Dieser Roman stand wochenlang in der „Spiegel“ Bestseller-liste ganz weit oben. Zurecht!
Nicht nur der Erfolg sei Moritz Rinke gegönnt, nein, ihm ist auch etwas gelungen, was in der deutschen Literatur relativ selten ist. Er hat ein Buch geschrieben, was durchaus als „Bewältigungs“literatur zu bezeichnen ist. Das allerdings nicht mit der oftmals vorhandenen „moralischen Keule“ sondern humorvoll! Der schmale Grat zwischen Ernsthaftigkeit und Eulenspiegelei wird von ihm souverän beherrscht. So wünscht man sich öfter Bücher mit derartigem Inhalt. Geschichtsbewusstsein kann so besser geweckt und bewahrt werden, wie mit so manchem inhaltsschweren Geschichtswerk. Hier wird Aufarbeitung augenzwinkernd betrieben. Gut, dass auch solche Literatur gibt!

Dienstag, 1. Januar 2013

Jahresende

Etwas statistisches: Gelesen 56 Bücher mit insgesamt 16644 Seiten (wenn richtig gerechnet).

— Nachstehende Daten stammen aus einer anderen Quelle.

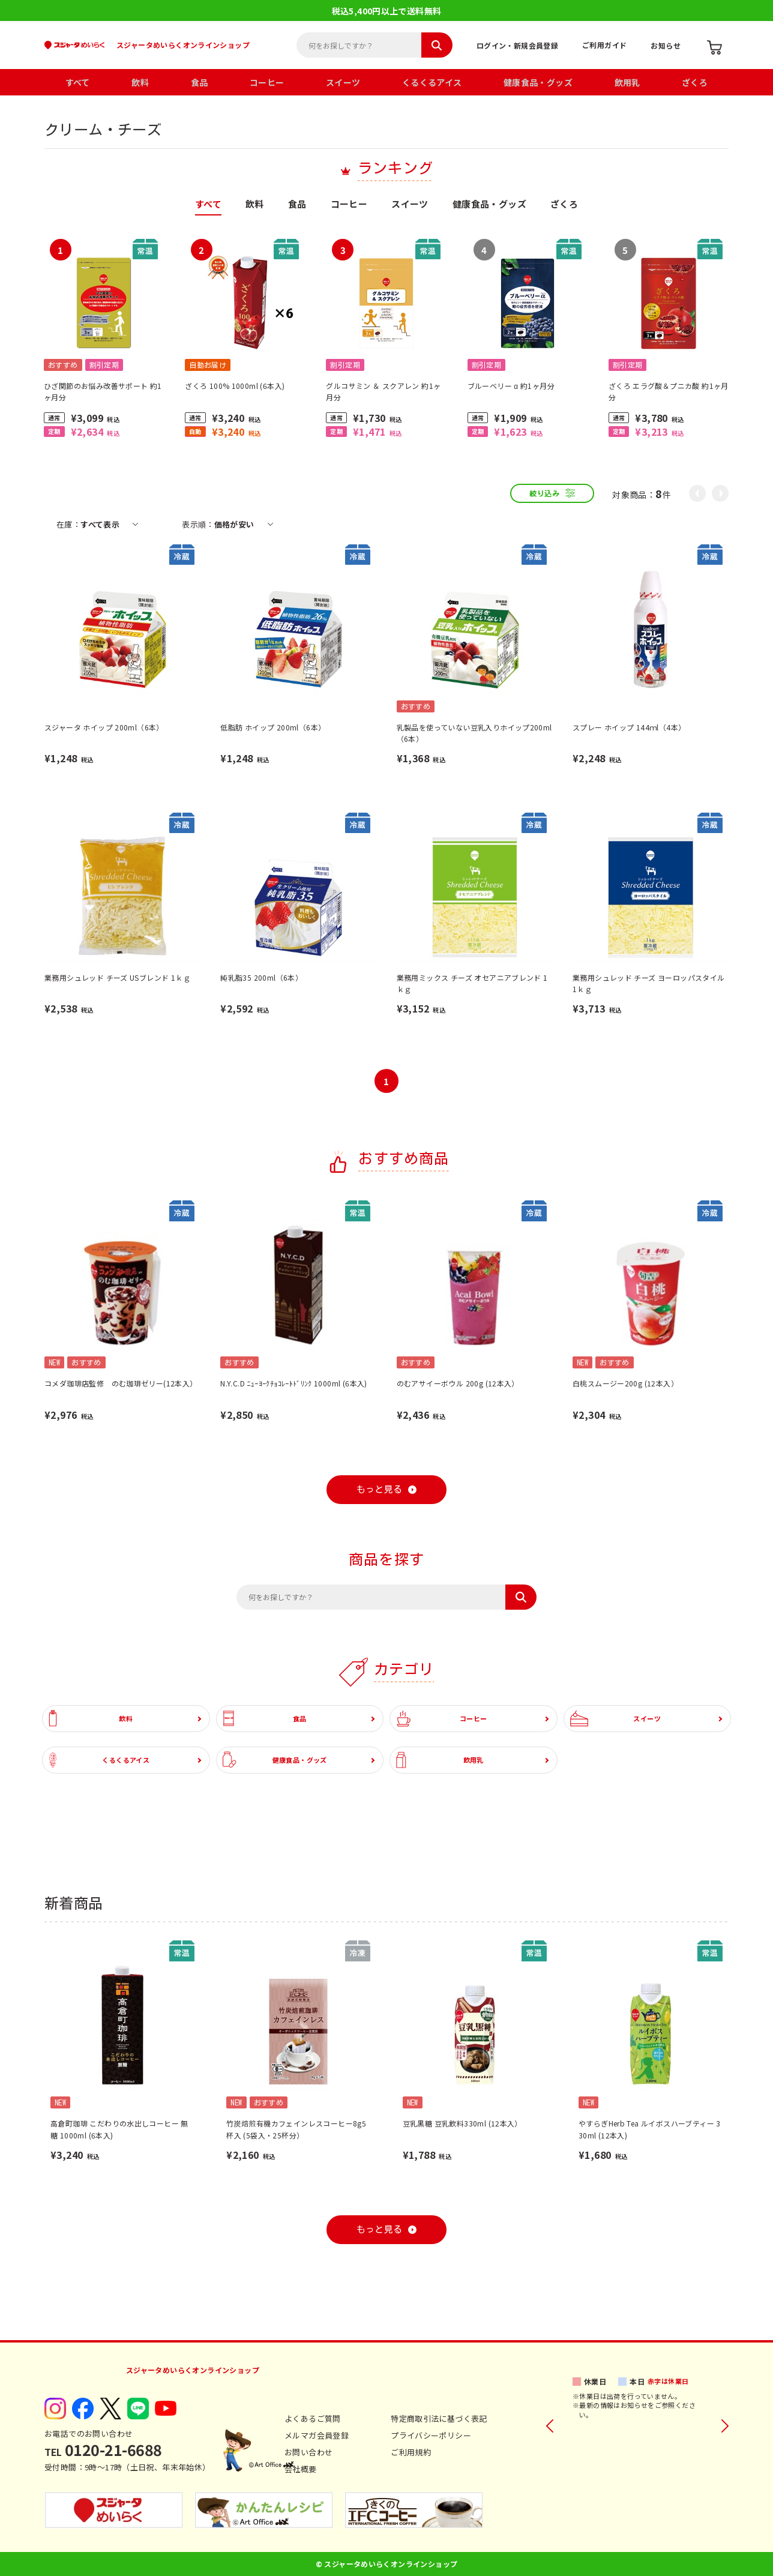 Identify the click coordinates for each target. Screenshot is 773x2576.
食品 (199, 82)
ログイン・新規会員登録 (517, 45)
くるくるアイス (432, 82)
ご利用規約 (411, 2452)
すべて (77, 82)
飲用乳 (627, 82)
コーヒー (267, 82)
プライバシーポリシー (431, 2435)
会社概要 (300, 2469)
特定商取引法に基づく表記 (439, 2418)
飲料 (140, 82)
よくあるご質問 (312, 2418)
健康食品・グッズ (538, 82)
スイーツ (343, 82)
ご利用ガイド (604, 45)
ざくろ (695, 82)
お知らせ (666, 45)
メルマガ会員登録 (316, 2435)
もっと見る (379, 1489)
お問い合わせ (308, 2452)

Highlights in diesem Jahr sicherlich der Erstlingsroman von Jan Christophersen, Schneetage. Schon zu Beginn des Jahres gelesen, ist mir dieses Buch gut bis jetzt in Erinnerung geblieben.

Eine Entdeckung als Schriftsteller: Martin Suter. Zukünftig werde ich noch weiteres von ihm lesen.

Überraschung: Jean-Marie Gustave Le Clezio, Nobelpreisträger können doch interessant sein. Giuseppe Tomasi Di Lampedusa, der große Italiener, eine andere Art der Literatur. Der Leopard steht ganz oben auf der Liste.
Michel Houllebecq, Karte und Gebiet, verblüffend wie poetische dieser Misantrop doch sein kann.

Hoher Standard und weiter zu entdecken: Paul Auster.

Enttäuschung:  Haruki Murakami, 1Q84, zuletzt das Buch 3 gelesen (1 + 2 Ende 2011). Irgendwie weinerlich, wenig überzeugende Geschichte.